Sim, é alta temporada e os preços de hospedagem sobem bem em relação ao resto do ano. Mas dá pra economizar muito reservando hotel com antecedência, comprando ingressos online (em reais, sem IOF), aproveitando os vários festivais gratuitos e refeições em biergartens, que custam mais barato que restaurantes tradicionais.
Quantos dias ficar em Munique no verão?
O ideal é 3 a 4 dias inteiros. Em 3, dá pra fazer centro histórico, parques principais, palácios e um bate-volta (Neuschwanstein OU Salzburgo). Com 4-5 dias, dá pra encaixar os dois bate-voltas e ainda Allianz Arena + BMW Museum sem correria.
Vale a pena alugar carro em Munique?
Pra ficar só na cidade, não — o transporte público é excelente, há ZTL no centro e estacionar é caro. Se você vai explorar os Alpes Bávaros, vinícolas ou cidades pequenas ao redor por conta própria, aí sim vale. Mas pra clássicos como Neuschwanstein e Salzburgo, excursão guiada com guia em português costuma sair mais prática e em conta.
Precisa de seguro viagem pra ir a Munique?
Sim, é obrigatório. A Alemanha faz parte do Tratado de Schengen, que exige seguro com cobertura mínima de 30 mil euros pra qualquer turista. Sem ele, você pode ser barrado na imigração. Além de obrigatório, é proteção real: atendimento médico na Europa custa uma fortuna sem cobertura.
Dá pra entrar no rio Isar e nos lagos no verão?
Dá, mas prepara o coração: a água vem dos Alpes e é gelada o ano inteiro, mesmo em pleno agosto. Os locais entram tranquilo, e tem áreas com bandeira oficial pra banho ao longo do Isar. Pra lago, o Starnberger See (a uns 25 km de Munique) é o mais popular pra mergulho de verão.
Os festivais de verão em Munique são pagos?
A maioria é gratuita — incluindo o Tollwood, o Theatron MusikSommer e os cinemas ao ar livre. Só alguns shows específicos dentro desses festivais cobram ingresso. Pro Festival de Ópera e o de Cinema, depende da sessão. Dá pra montar uma agenda de várias semanas só com programa de graça.
Preciso falar alemão pra viajar a Munique?
Não. Em Munique, no centro turístico, em hotéis, restaurantes e atrações, o inglês é amplamente falado.
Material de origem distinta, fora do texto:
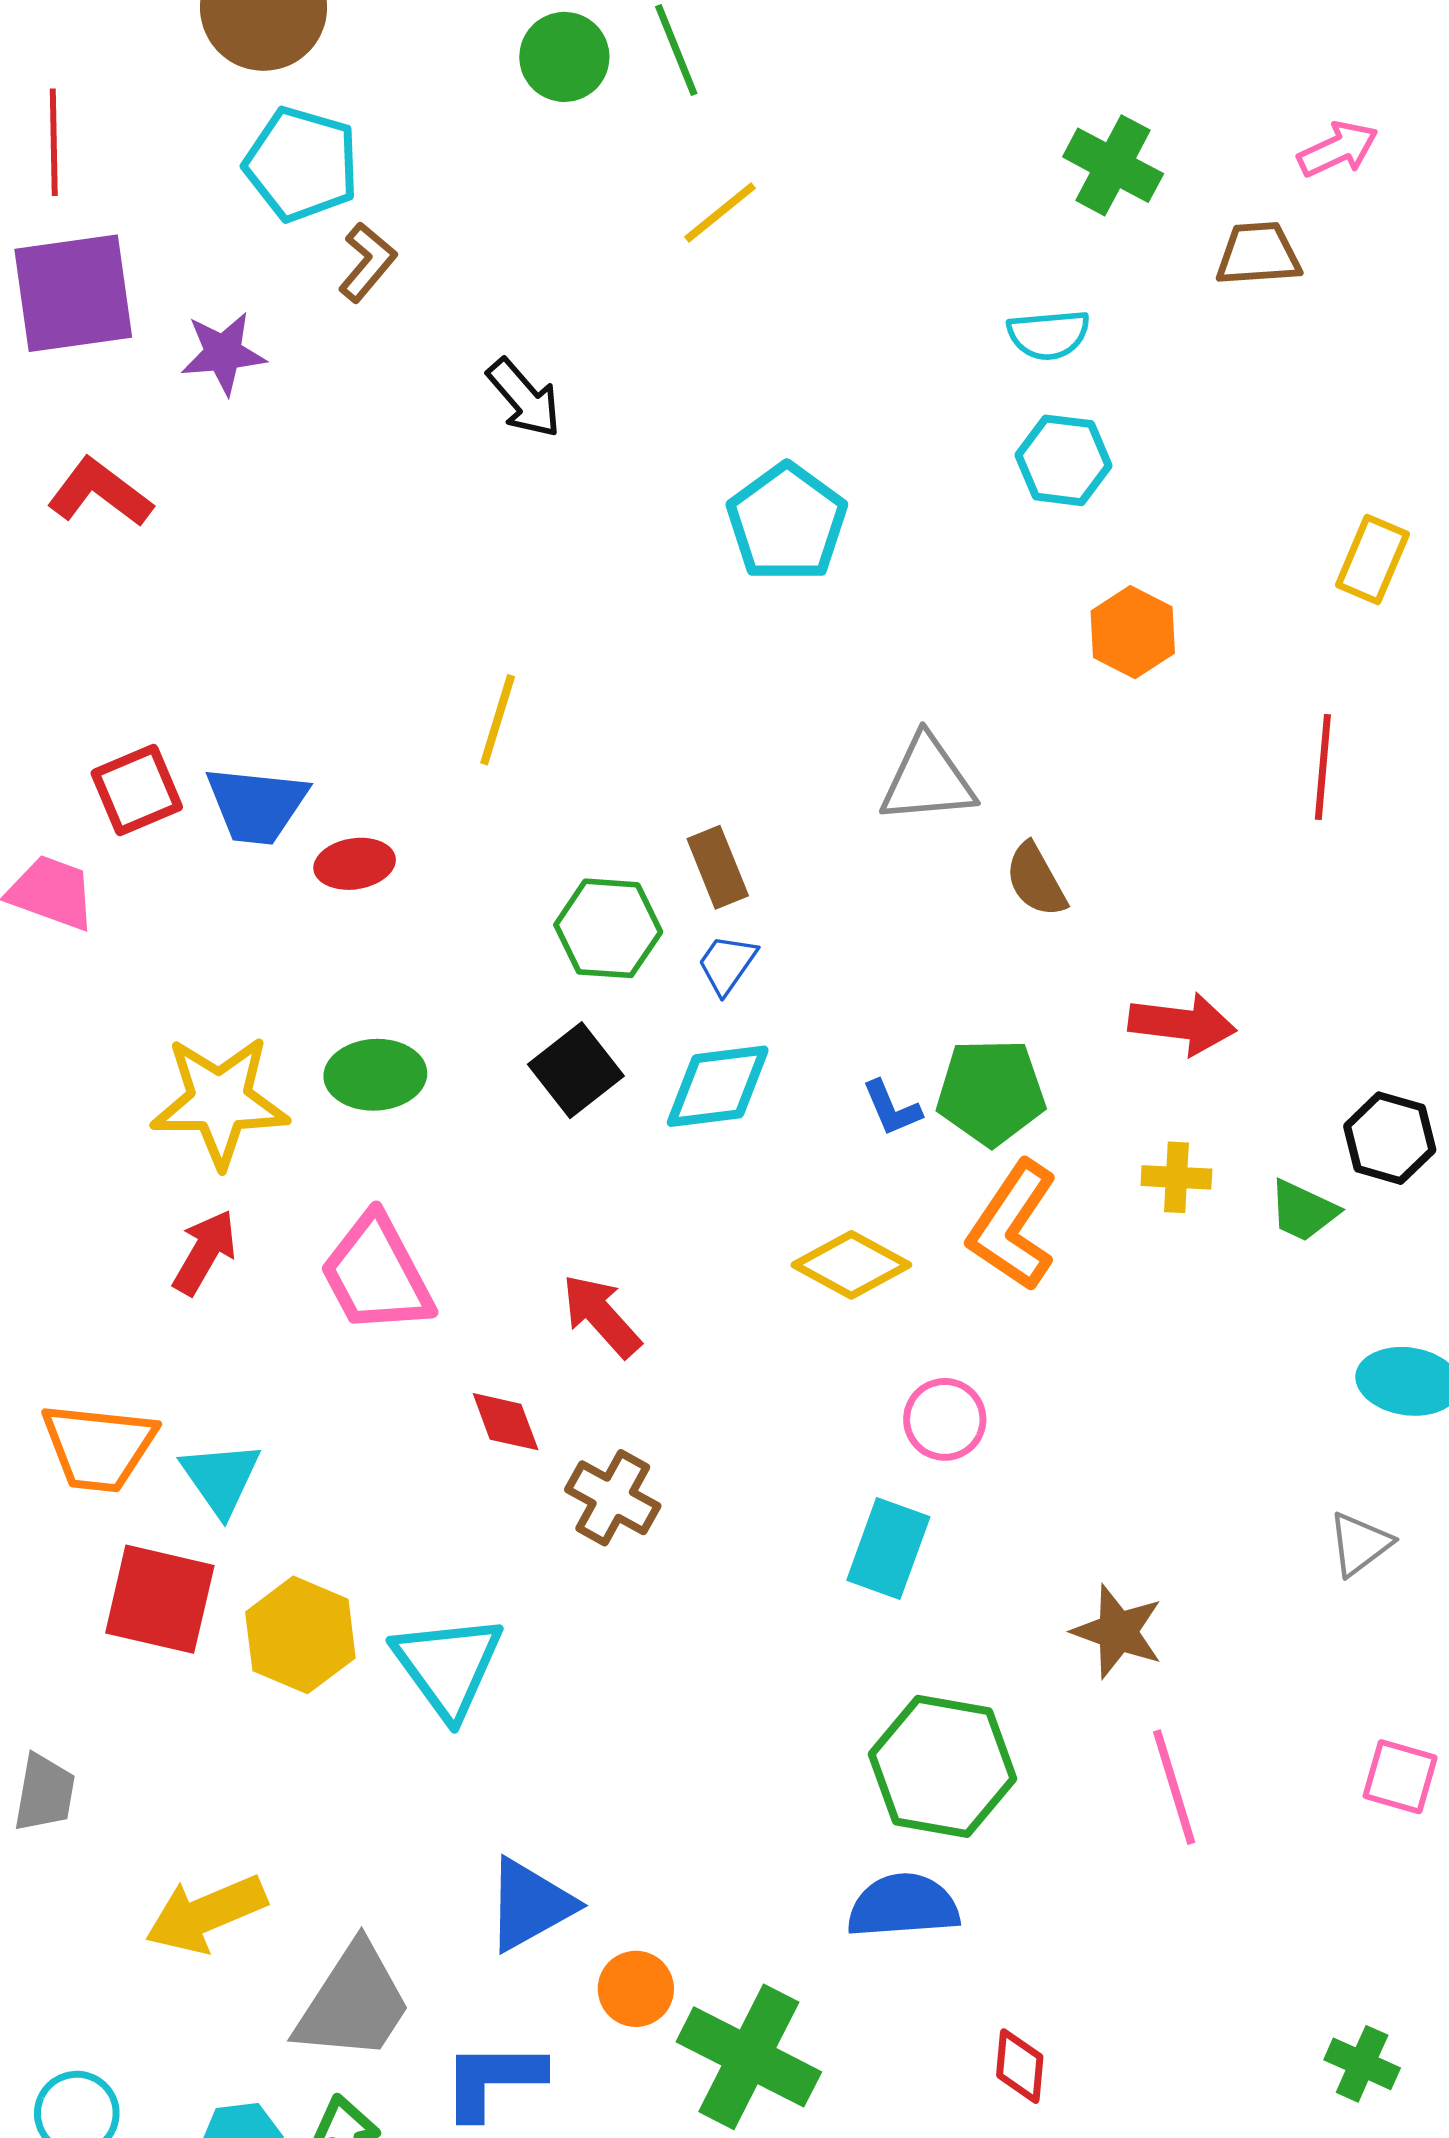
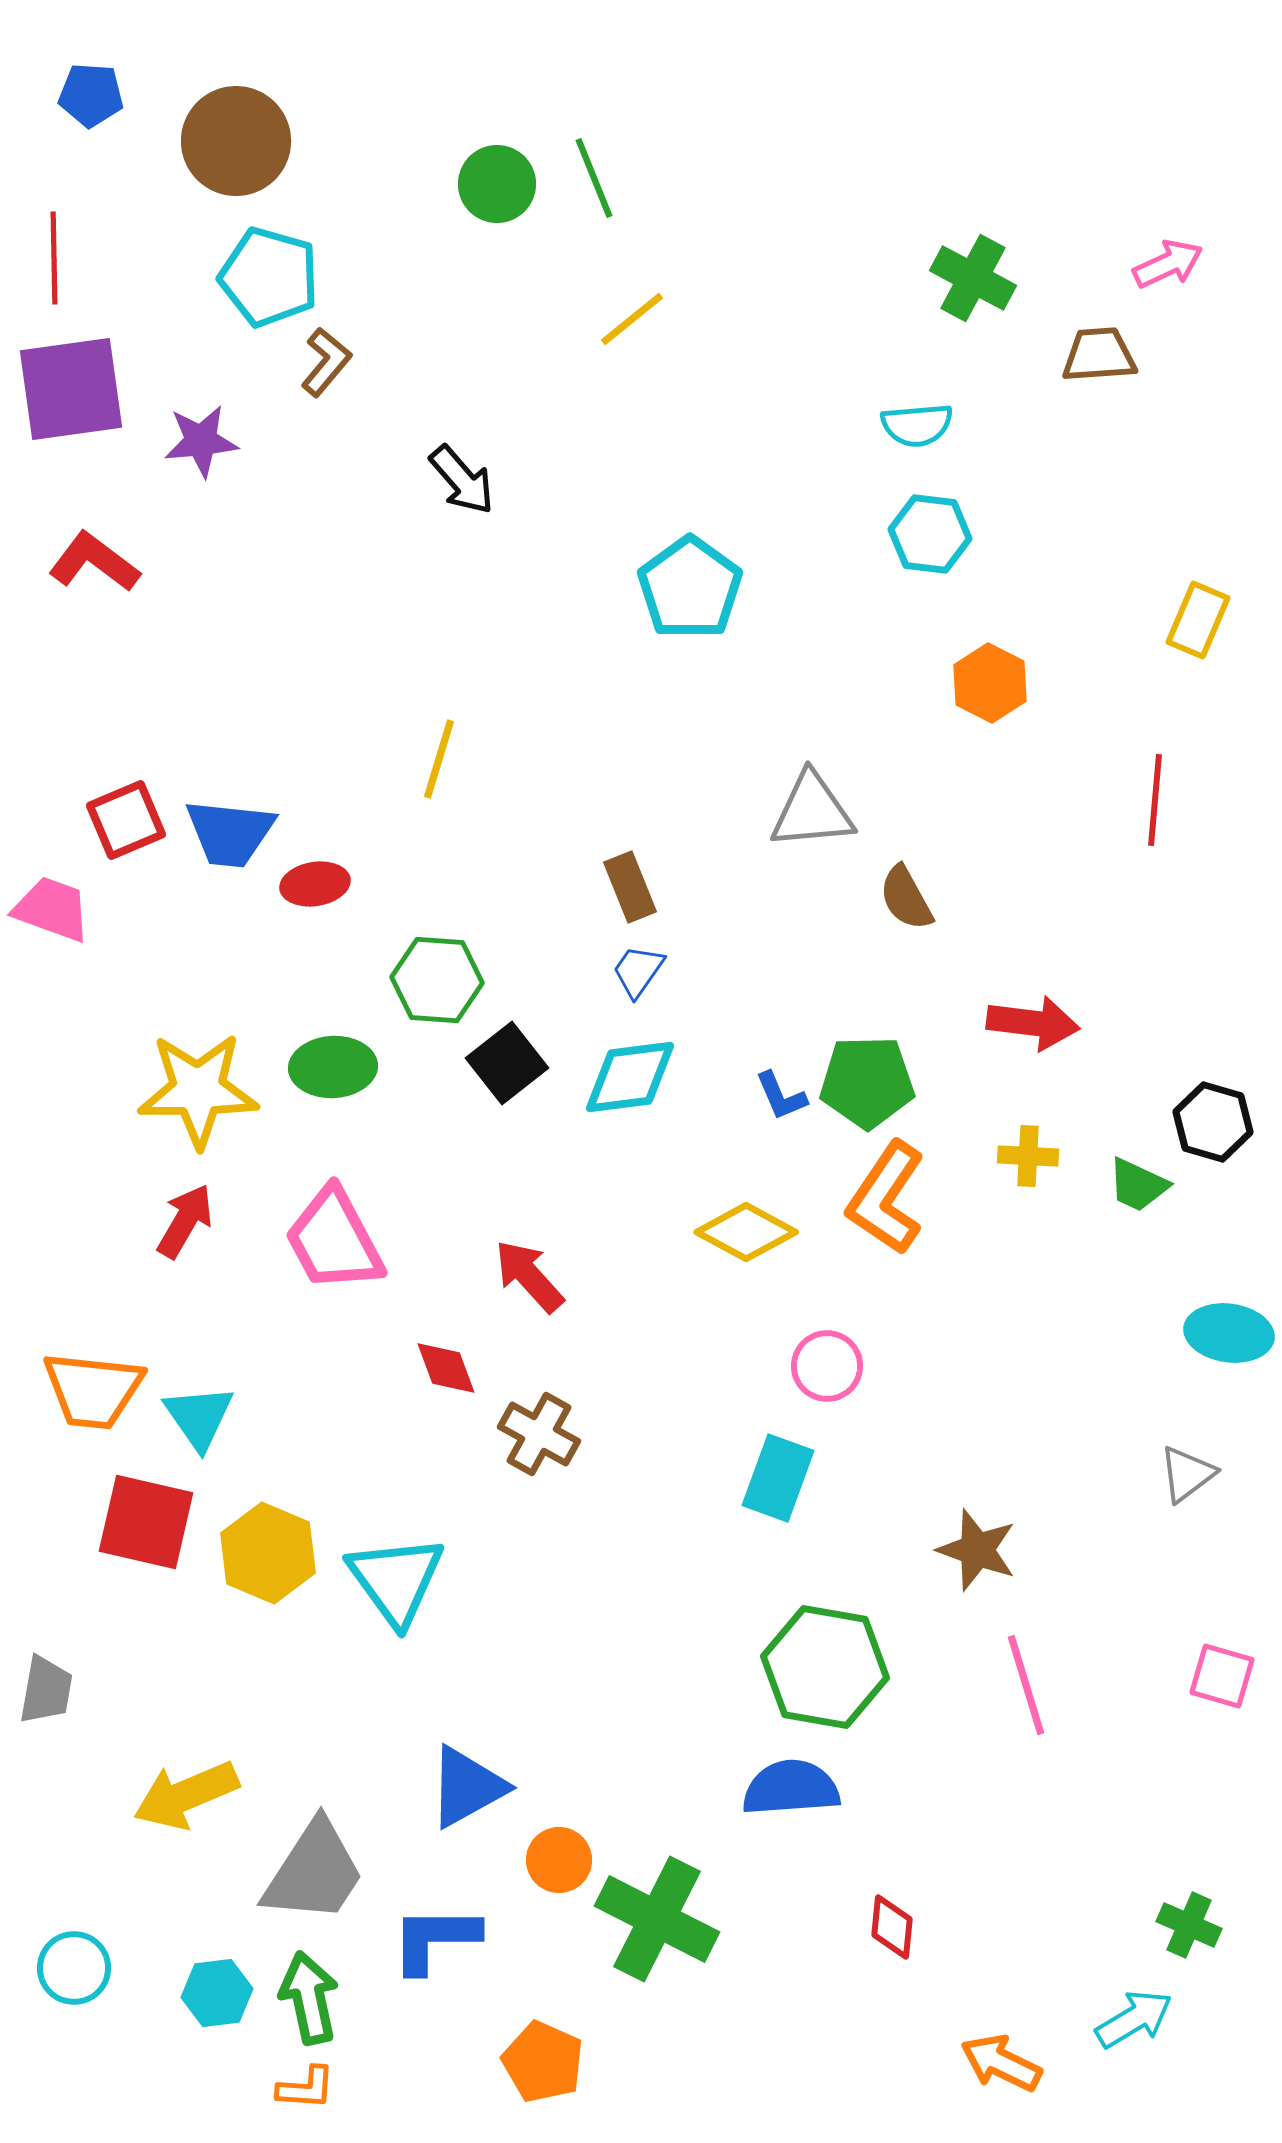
green hexagon: (608, 928) -> (437, 980), moved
Saber dizer ‘danke’ (obrigado) e ‘bitte’ (por favor) já abre portas e cai bem. Pra interior dos Alpes e cidades pequenas, baixa o Google Tradutor — o modo conversa funciona muito bem.
Economize ao máximo na sua viagem a Munique
- Economizando: quer planejar sua viagem aproveitando melhor o orçamento? Não deixe de ler nossa matéria de como viajar barato para Munique, com todas as dicas pra economizar sem deixar de aproveitar.
- Ingressos: saiba onde comprar seus ingressos de Munique da forma mais barata e segura — pra passeios, museus e combos. Dá pra economizar até 55%.
- Carro: se você tá pensando em alugar, leia como alugar um carro em Munique, com dicas de como pegar pelo menor preço possível.
- Euros: veja qual a melhor forma de levar seu dinheiro para Munique, com os prós e contras de cada opção.
- Celular: garanta um chip de viagem ainda no Brasil clicando aqui. É mais fácil e mais barato que tudo.
- Hospedagem: veja nossa matéria de onde ficar em Munique pra saber qual a melhor localização.
- Seguro viagem: atendimento médico na Alemanha é caríssimo. Veja aqui como conseguir o melhor e mais barato seguro viagem.
- Transfer: precisa de transfer do aeroporto ao hotel? Saiba aqui como reservar pelo menor preço.
Munique no verão é uma das experiências europeias mais autênticas e cheias de vida que dá pra ter. A gente já voltou três vezes nessa estação e sempre descobre algo novo: um festival, um biergarten escondido, um bate-volta diferente nos Alpes. Vai sem medo, planeja com antecedência, leva protetor solar e capa de chuva — e prepara-se pra se apaixonar.